Is Trump Reviving a Nazi Theorist's 'Great Spaces' Vision? Experts Debate
Trump's foreign policy echoes Nazi theorist's vision, experts ask

A provocative question is being asked in foreign policy circles: could the chaotic foreign actions of US President Donald Trump be inadvertently reviving a geopolitical concept popularised by a Nazi legal theorist?

The Schmittian 'Great Space' Theory

Following a series of dramatic international moves by the Trump administration in early 2026, analysts are revisiting the work of Carl Schmitt. Schmitt, infamously known as the Nazis' 'crown jurist', was outraged by Germany's post-WWI humiliation. He viewed international law as a tool of victors to subjugate nations like Germany.

In April 1939, Schmitt delivered a significant lecture in Kiel, later published, proposing the world be divided into 'great spaces' (Großraum).
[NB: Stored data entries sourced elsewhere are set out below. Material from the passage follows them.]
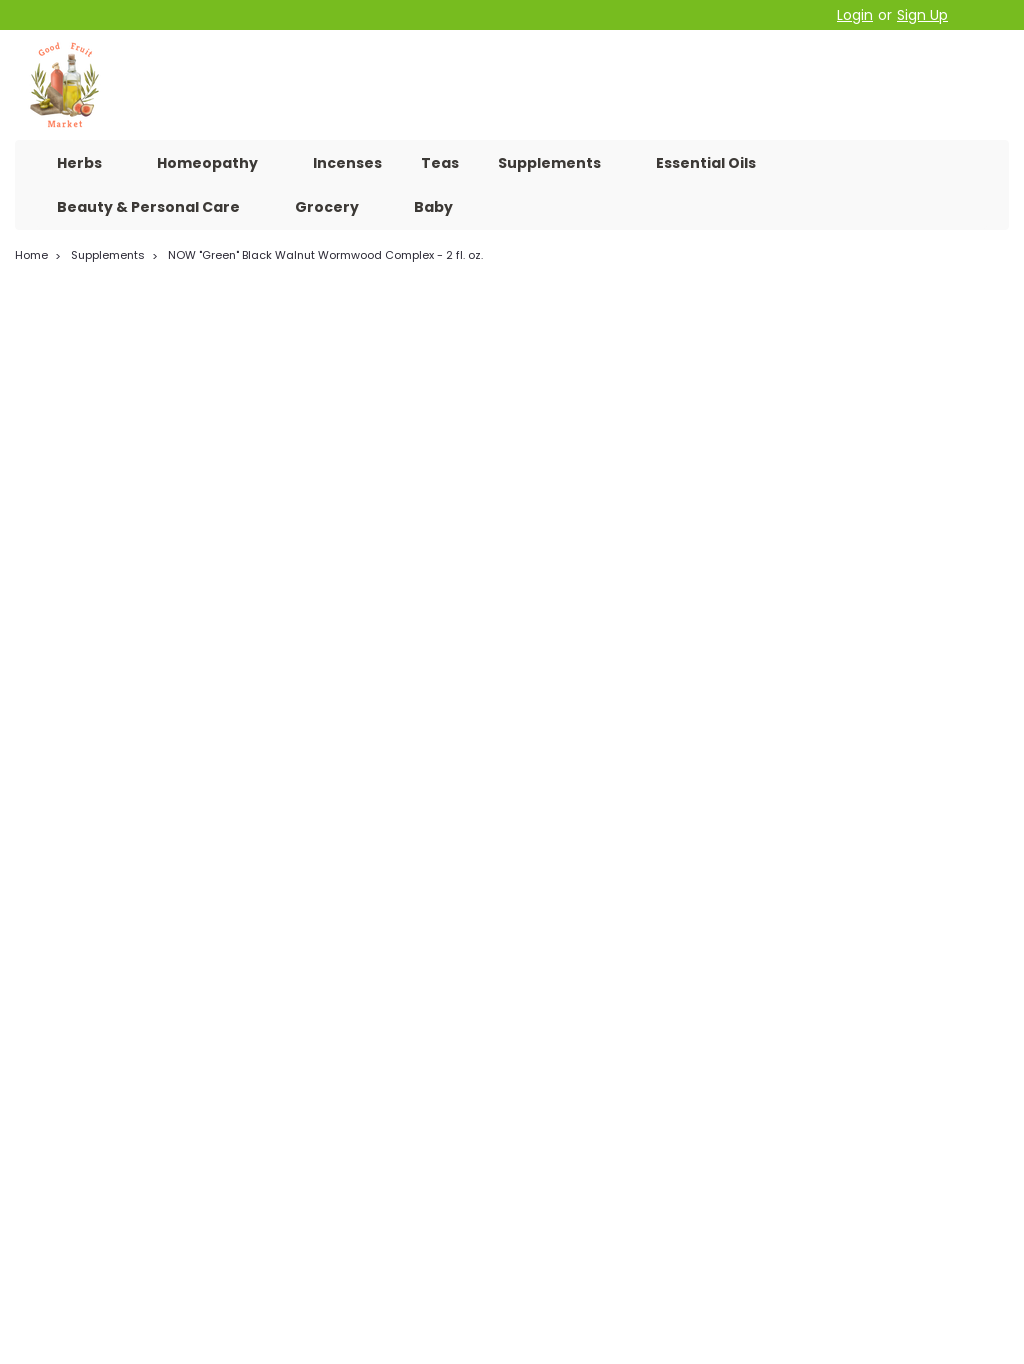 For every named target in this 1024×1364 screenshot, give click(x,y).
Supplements (557, 163)
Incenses (347, 163)
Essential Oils (706, 163)
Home (31, 255)
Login (855, 15)
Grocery (335, 207)
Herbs (87, 163)
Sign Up (922, 15)
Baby (433, 207)
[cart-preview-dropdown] (983, 14)
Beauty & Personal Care (156, 207)
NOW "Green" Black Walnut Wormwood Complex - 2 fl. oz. (325, 255)
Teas (440, 163)
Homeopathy (215, 163)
Each space would be dominated by a central empire, or Reich, radiating influence over smaller states in its orbit. Crucially, outside or 'spatially alien' powers would be forbidden from intervening. Schmitt envisioned Nazi Germany as the heart of Europe's great space, shielded from Anglo-American influence. His theory was laced with antisemitism, viewing 'world Jewry' as a universalising force breaking down nations.

Trump's Actions and a New Geopolitical Order?
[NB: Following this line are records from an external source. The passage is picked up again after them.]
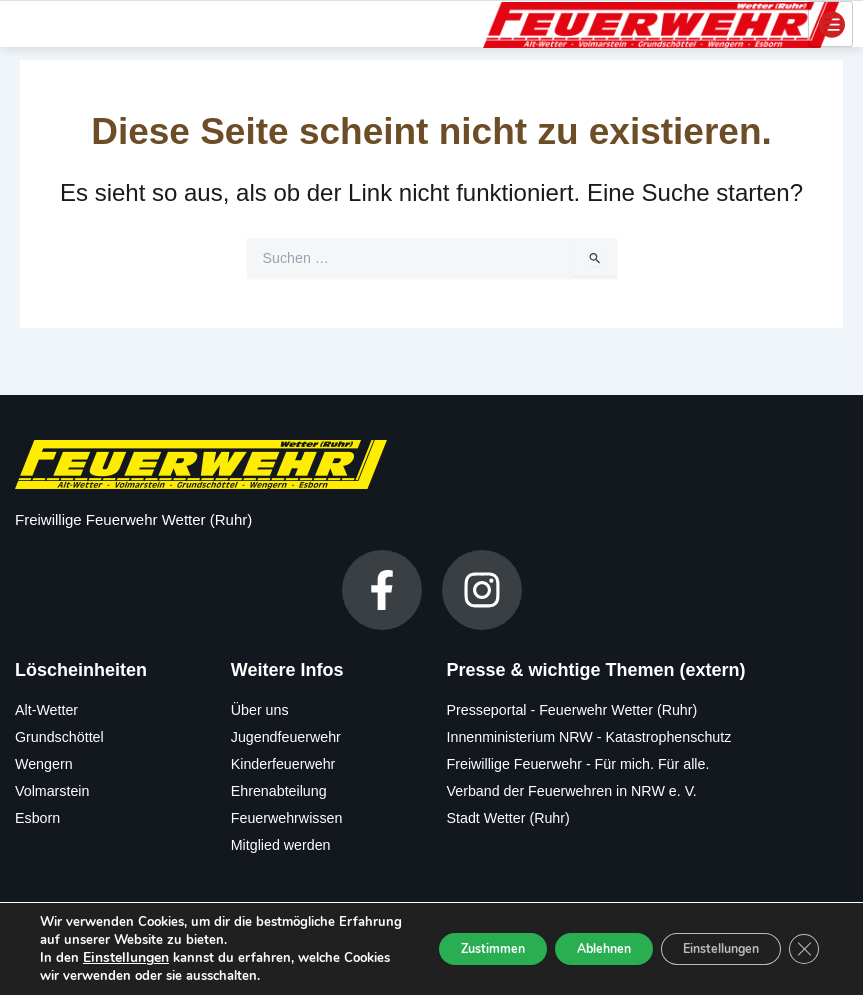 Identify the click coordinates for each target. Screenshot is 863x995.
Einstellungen (124, 940)
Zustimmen (427, 930)
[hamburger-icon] (830, 23)
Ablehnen (561, 930)
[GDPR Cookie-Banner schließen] (801, 931)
The contemporary relevance of Schmitt's ideas is being debated in light of recent US policy. The release of the 2025 US National Security Strategy, a military raid on Venezuela, and Trump's rhetoric concerning Greenland, Panama, Colombia, Mexico, and Cuba have sparked this analysis. His apparent leniency towards Vladimir Putin's Russia further fuels the discussion.

Schmitt's ideas have found modern adherents in anti-Western states, notably Russia. The Eurasianist Alexander Dugin, a key influence on Putin, champions Schmittian concepts, advocating for a Russian sphere excluding 'Anglo-Saxon' influence. Trump's willingness to accept territorial concessions for Ukraine has led some to speculate about a formal division of global spheres of influence between Trump, Putin, China's Xi Jinping, and perhaps India's Narendra Modi.

Chaos or Strategy? The Limits of the Comparison

However, experts caution that this comparison may be flawed. While the Trump administration has explicitly reinvigorated the Monroe Doctrine, focusing on US hegemony in the Western Hemisphere, its actions globally contradict a Schmittian model of mutual non-interference.

Trump has not acknowledged other powers' spheres of influence, except potentially in limited parts of Ukraine. His record shows confrontation: striking Iran, destroying Russian air-defence systems in Venezuela, intercepting Russian tankers in European waters with UK assistance, and overseeing CIA-backed Ukrainian attacks on Russian oil infrastructure.

This pattern suggests strategic chaos or unilateralism, not collusion based on respected spheres. As Brendan Simms, Director of the Centre for Geopolitics at Cambridge University, argues, Trump is less a fascist ideologue than a narcissist who 'will not accept any other gods beside him'. Putin and Xi are aware of this. Schmitt might see hypocrisy in Anglo-Saxon actions, but Trump's unpredictable doctrine does not align with a coherent, Schmittian world partition.